I think this is a really good thing to think through.
The issues you bring up hinge on one thing (compatibility concerns). So far the unit tests pass. From my investigations, I haven't been able to find any theoretical reasons why it can't be compatible for 99% of things using pygame.
The stronger evidence of tests passing, and no concrete theoretical reasons presented on why it can't be compatible suggests to me that it can be done. As the patches currently exist, and have for some time, gives me a reason to think those fears about OS packagers doing strange things are unfounded. As they upgrade SDL versions at different times, I think we should still be ok if things are compatible.
By not aiming for compatibility we guarantee there won't be. Having a compatible pygame API lets us do that, and still release to places where SDL2 doesn't exist yet. If considering the API is compatible as I hope, then I don't see a problem with people who require SDL2 features seeing if they are running on an SDL2 pygame.
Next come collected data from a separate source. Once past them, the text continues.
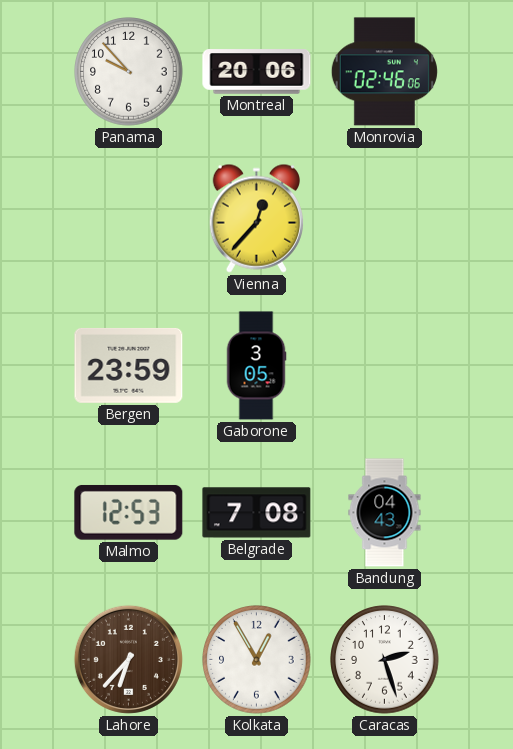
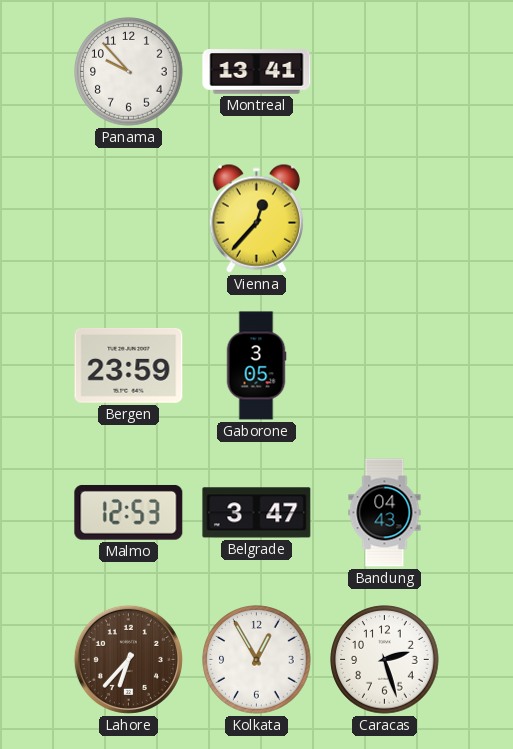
Montreal: 20:06 -> 13:41
Monrovia: 02:46 -> none
Belgrade: 7:08 -> 3:47
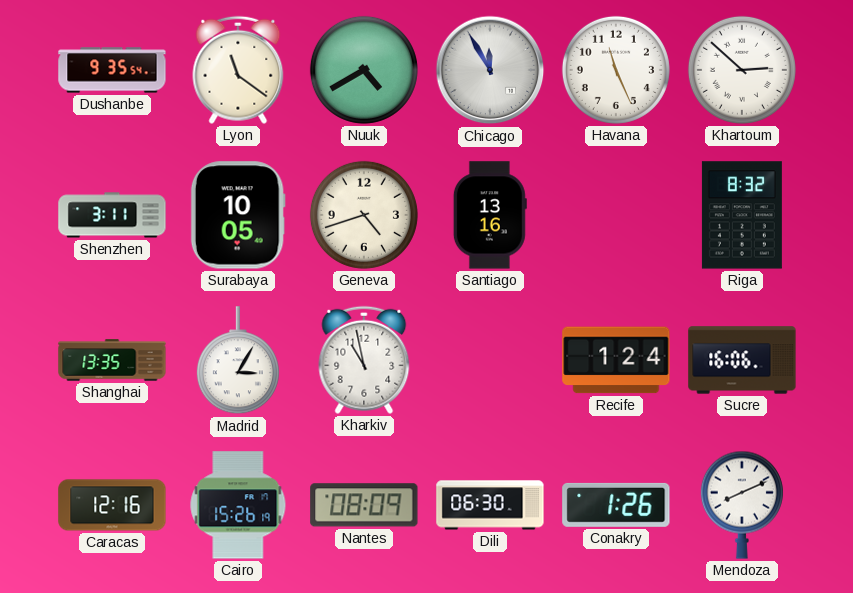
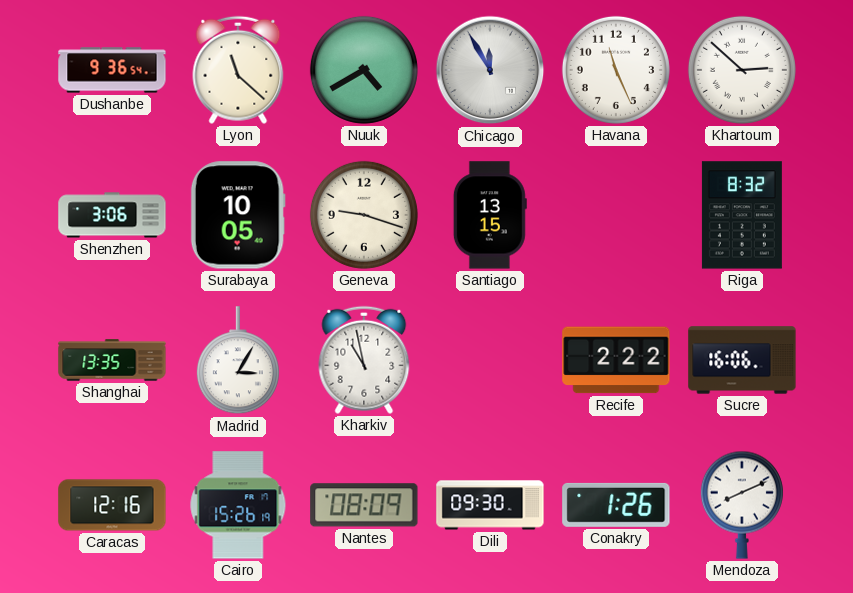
Dushanbe: 9:35 -> 9:36
Lyon: 11:21 -> 11:22
Shenzhen: 3:11 -> 3:06
Geneva: 4:42 -> 9:18
Santiago: 13:16 -> 13:15
Recife: 1:24 -> 2:22
Dili: 06:30 -> 09:30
A pygame 2.0 would be released under the pygame package name, with SDL 2 as default, with a pygame compatible API. Until we get to that point pygame 1.10.0+ will exist, but patches and conditional compilation will be available for SDL2. (as they exist right now, but made easier to select). Old modules like cdrom, and overlay will be marked as depreciated.
By using new pygame APIs for differences between SDL1 and SDL2 we allow the old apps to continue working. So there should be no sudden break the world transition.
If an app really isn't compatible with a newer pygame for some reason (unlikely IMHO), then it's still possible for an older version to be bundled with pip, conda, and many virtual envs. Things like apt, could do like they did with SDL1, and python2 and python3. That is, making pygame1 into a pygame1-sdl1 package, which perhaps gets installed as pygame1. Then the rare cases of old uncompatible apps, which have not been updated themselves are covered. But I honestly don't think that will happen.